Broadly speaking, the data rate could be anywhere from 5 Hz to 1000 Hz, depending on the sensors used (e.g. LiDAR only vs IMU with no filtering) and what kind of resolution you need for data alignment. If I absolutely had to come up with a range, I would guesstimate something like 25-60 Hz, maybe up to 100Hz depending on control needs. The transform resolution needed does vary from component to component, however, so that’s another good opportunity for time-based filtering (which I believe DDS does support).

Unless you start complicating the system architecture and have components that are responsible for the data alignment, most components that take in multiple topics will probably need access to some kind of tf, barring some strict architectural assumptions.

Finally, speaking broadly about filtering, I think the tf2::TFMessage message type is a good opportunity to use DDS keys (i.e. on frames)

I agree that the advantage of having both the odom frame and the map frame (conforming to REP 105) enables the opportunity to combine different use cases at the same time: For example road user tracking (odom) and global localization (map). A.f.a.i.k., the unintuitive TF tree, with a map-to-odom publisher, is enforced since TF consists of a tree structure: Any frame can only have a single parent. Multiple childs are allowed. However, having the map and odom frame as childs of base link seems unintuitive as well. I don’t know if there is any plan to change TF into e.g. a graph structure at some point.

If the autoware localization would comform to REP 105, that would also make it easier to combine autoware global localization with the robot localization package (or the newer fuse package[2]) for (smoother) odometry estimation.

[1] https://github.com/cra-ros-pkg/robot_localization
[2] https://github.com/locusrobotics/fuse

“I am orbiting the Sun and the Earth at the same time.”

If you put this into a tree (with the obvious hierarchy) the geometric transformations become obvious and it is possible to calculate a pose relative to a distant parent.

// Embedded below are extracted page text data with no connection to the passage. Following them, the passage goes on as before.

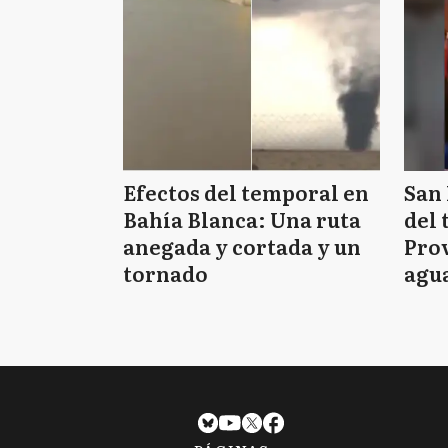
Efectos del temporal en
San 
Bahía Blanca: Una ruta
del 
anegada y cortada y un
Prov
tornado
agua
tie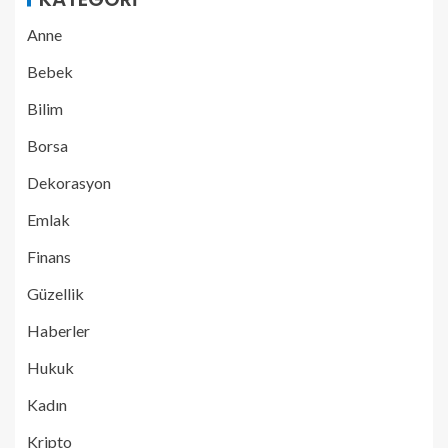
Anne
Bebek
Bilim
Borsa
Dekorasyon
Emlak
Finans
Güzellik
Haberler
Hukuk
Kadın
Kripto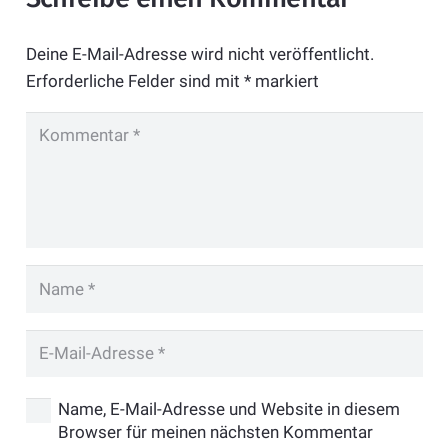
Deine E-Mail-Adresse wird nicht veröffentlicht.
Erforderliche Felder sind mit
*
markiert
Name, E-Mail-Adresse und Website in diesem
Browser für meinen nächsten Kommentar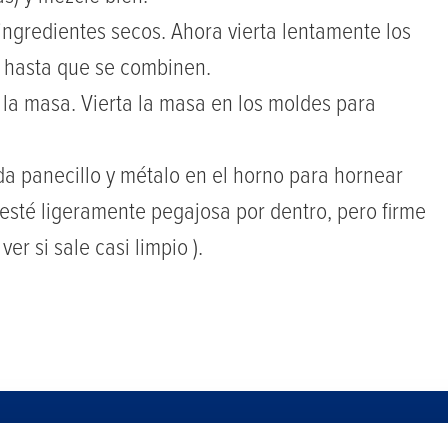
ngredientes secos. Ahora vierta lentamente los
 hasta que se combinen.
la masa. Vierta la masa en los moldes para
a panecillo y métalo en el horno para hornear
esté ligeramente pegajosa por dentro, pero firme
ver si sale casi limpio ).
PRAR
SEGURIDAD ALIMENTARIA
SALA DE NOTICIAS
SERVIC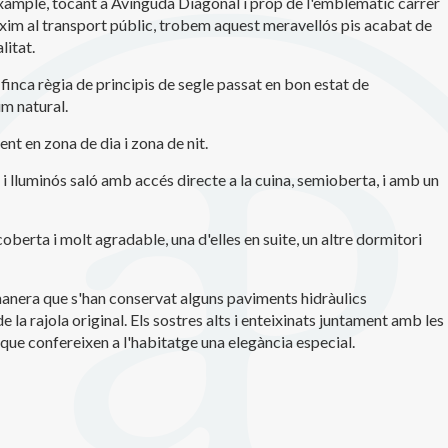
xample, tocant a Avinguda Diagonal i prop de l'emblemàtic carrer
iques i personalització
òxim al transport públic, trobem aquest meravellós pis acabat de
litat.
n fer el seguiment i l'anàlisi del comportament dels usuaris d'aquest ll
rmació recollida mitjançant aquest tipus de cookies s'utilitza en el mes
ivitat del web per a l'elaboració de perfils de navegació dels usuaris per
 finca règia de principis de segle passat en bon estat de
r millores en funció de l'anàlisi de les dades d'ús que fan els usuaris del
um natural.
 desar la informació de preferència de l'usuari per millorar la qualitat
 serveis i oferir una millor experiència a través de productes recomanat
t en zona de dia i zona de nit.
 i lluminós saló amb accés directe a la cuina, semioberta, i amb un
ng i publicitat
s cookies són utilitzades per emmagatzemar informació sobre les
cies i les eleccions personals de l'usuari a través de l'observació cont
coberta i molt agradable, una d'elles en suite, un altre dormitori
us hàbits de navegació. Gràcies a elles, podem conèixer els hàbits de
ó al lloc web i mostrar publicitat relacionada amb el perfil de navegac
manera que s'han conservat alguns paviments hidràulics
la rajola original. Els sostres alts i enteixinats juntament amb les
Guardar configuració
Acceptar totes
que confereixen a l'habitatge una elegància especial.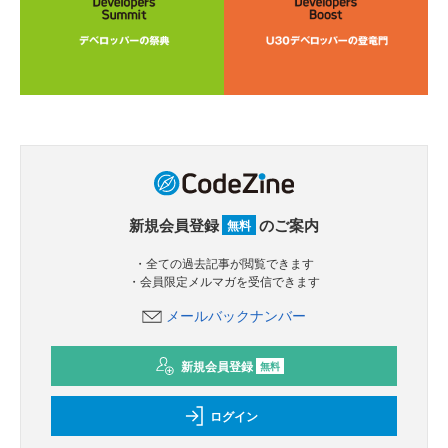
新規会員登録
のご案内
無料
・全ての過去記事が閲覧できます
・会員限定メルマガを受信できます
メールバックナンバー
新規会員登録
無料
ログイン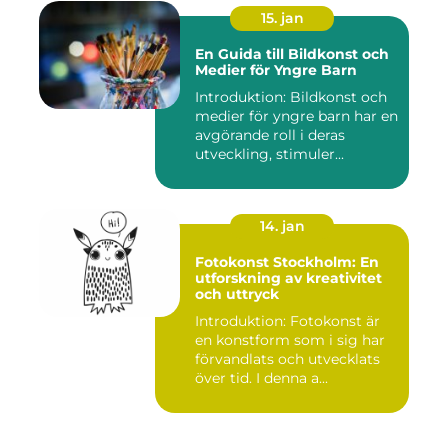
15. jan
En Guida till Bildkonst och
Medier för Yngre Barn
Introduktion: Bildkonst och
medier för yngre barn har en
avgörande roll i deras
utveckling, stimuler...
14. jan
Fotokonst Stockholm: En
utforskning av kreativitet
och uttryck
Introduktion: Fotokonst är
en konstform som i sig har
förvandlats och utvecklats
över tid. I denna a...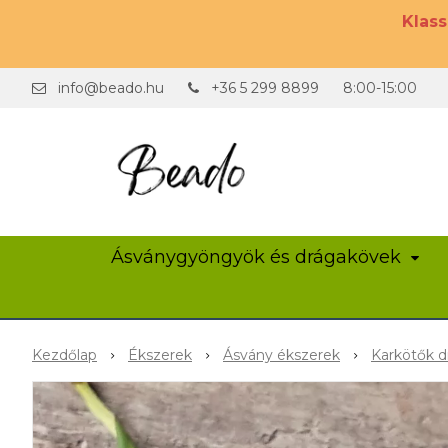
Klas
info@beado.hu
+36 5 299 8899
8:00-15:00
Ásványgyöngyök és drágakövek
Kezdőlap
Ékszerek
Ásvány ékszerek
Karkötők d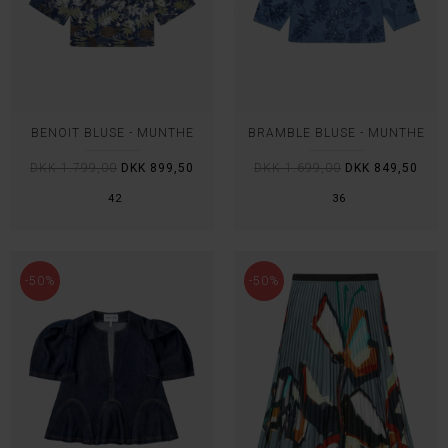
BENOIT BLUSE - MUNTHE
BRAMBLE BLUSE - MUNTHE
DKK 1.799,00
DKK 899,50
DKK 1.699,00
DKK 849,50
42
36
-50%
-50%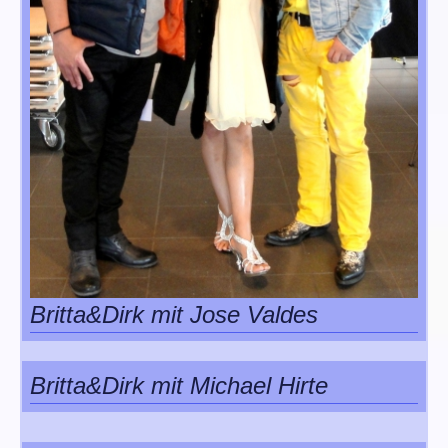
Britta&Dirk mit Jose Valdes
Britta&Dirk mit Michael Hirte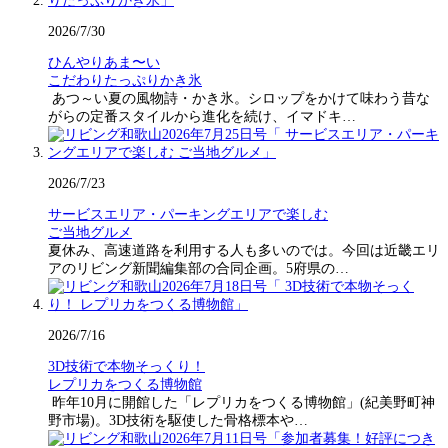
2026/7/30
ひんやりあま〜い
こだわりたっぷりかき氷
あつ～い夏の風物詩・かき氷。シロップをかけて味わう昔な
がらの定番スタイルから進化を続け、イマドキ…
2026/7/23
サービスエリア・パーキングエリアで楽しむ
ご当地グルメ
夏休み、高速道路を利用する人も多いのでは。今回は近畿エリ
アのリビング新聞編集部の合同企画。5府県の…
2026/7/16
3D技術で本物そっくり！
レプリカをつくる博物館
昨年10月に開館した「レプリカをつくる博物館」(紀美野町神
野市場)。3D技術を駆使した骨格標本や…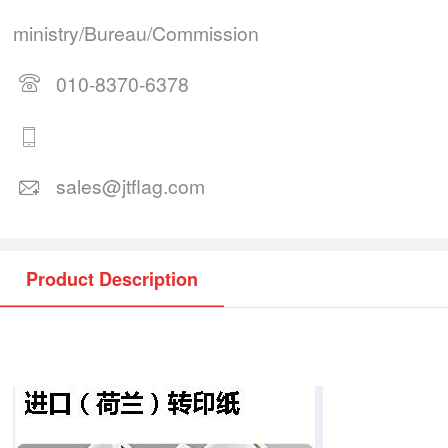
ministry/Bureau/Commission
010-8370-6378
sales@jtflag.com
Product Description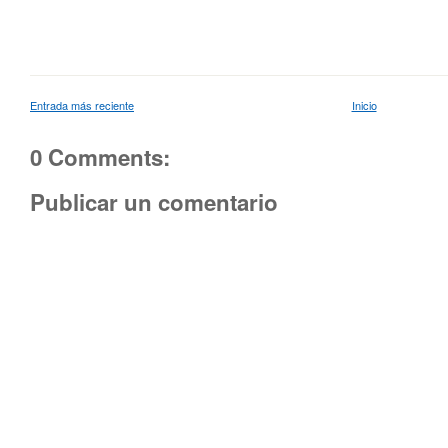
Entrada más reciente
Inicio
0 Comments:
Publicar un comentario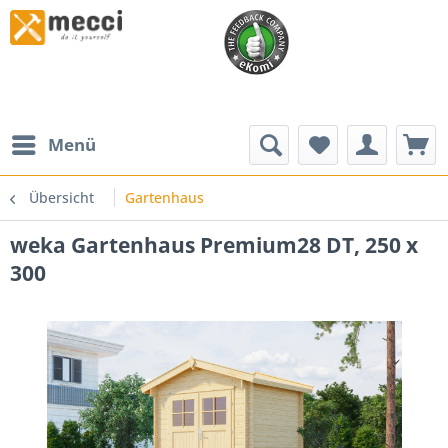
Menü
Übersicht
Gartenhaus
weka Gartenhaus Premium28 DT, 250 x
300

If you allow multiple parents, with both the Sun and the Earth as direct parents, then depending on which transformation you apply (i.e. which route you use to traverse the graph) it becomes possible for a robot to be in completely different places relative to whatever is above the direct parents in the hierarchy at the same time. You would have to set rules on things like ensuring all transforms via all parents are applied, what order they are applied, etc., and in the end you would have a graph loaded with rules that could ultimately be unwound into a tree anyway.

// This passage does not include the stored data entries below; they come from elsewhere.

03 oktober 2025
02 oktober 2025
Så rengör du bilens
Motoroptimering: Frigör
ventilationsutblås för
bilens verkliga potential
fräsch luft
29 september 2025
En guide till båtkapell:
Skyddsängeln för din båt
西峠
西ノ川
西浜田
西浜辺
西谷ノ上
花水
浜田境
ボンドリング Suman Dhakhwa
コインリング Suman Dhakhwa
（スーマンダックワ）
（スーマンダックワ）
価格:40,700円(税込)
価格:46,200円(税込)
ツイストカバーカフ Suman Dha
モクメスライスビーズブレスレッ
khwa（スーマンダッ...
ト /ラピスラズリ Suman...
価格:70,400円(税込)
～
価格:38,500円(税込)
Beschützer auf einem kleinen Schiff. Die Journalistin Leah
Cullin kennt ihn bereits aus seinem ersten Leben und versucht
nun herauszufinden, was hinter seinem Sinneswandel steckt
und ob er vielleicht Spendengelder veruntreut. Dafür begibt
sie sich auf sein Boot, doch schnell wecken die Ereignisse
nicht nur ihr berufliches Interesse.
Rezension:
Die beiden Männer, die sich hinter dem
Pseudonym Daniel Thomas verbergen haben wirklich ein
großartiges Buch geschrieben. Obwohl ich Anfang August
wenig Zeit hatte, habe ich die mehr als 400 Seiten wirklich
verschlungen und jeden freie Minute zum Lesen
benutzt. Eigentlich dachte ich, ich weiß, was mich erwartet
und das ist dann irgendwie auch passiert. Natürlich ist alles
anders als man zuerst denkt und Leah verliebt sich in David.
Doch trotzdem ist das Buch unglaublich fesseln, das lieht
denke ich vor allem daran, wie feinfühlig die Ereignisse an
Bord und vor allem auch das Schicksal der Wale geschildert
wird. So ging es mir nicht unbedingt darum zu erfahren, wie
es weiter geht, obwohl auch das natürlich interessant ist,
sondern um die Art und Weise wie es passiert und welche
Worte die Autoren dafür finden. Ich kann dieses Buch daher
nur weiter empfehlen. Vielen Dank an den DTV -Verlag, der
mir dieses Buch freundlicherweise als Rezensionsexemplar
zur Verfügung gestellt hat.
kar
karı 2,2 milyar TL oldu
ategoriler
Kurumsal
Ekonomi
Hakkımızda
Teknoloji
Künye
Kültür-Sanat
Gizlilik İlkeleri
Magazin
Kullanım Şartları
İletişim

I’m sure Tully will correct me if I’m wrong, but I don’t see how a graph can work.

I see. Yeah, a graph will result in ambiguity if there are multiple paths that can be traversed to get from A to B. If the option of traversing multiple paths is disallowed, then it’s basically a tree again. Back to the map, odom and base_link frames in
a TF tree: Wouldn’t it then make more sense to make both map and odom childs of base_link? I think that the map->odom transform is unintuitive, since usually the odom->base_link and map->base_link are estimated independently.

If map is a child of base_link. How would multiple robots drive around in the same map?

You’re right. That would make it hard to use multiple robots in the same map. So does that explain why the TF tree according to REP105 is map->odom->base_link? Would it be a good idea to clarify this rationale a bit more in REP105? All it currently says
is: “Although intuition would say that both map and
odom should be attached to base_link, this is not allowed because each frame can only have one parent.”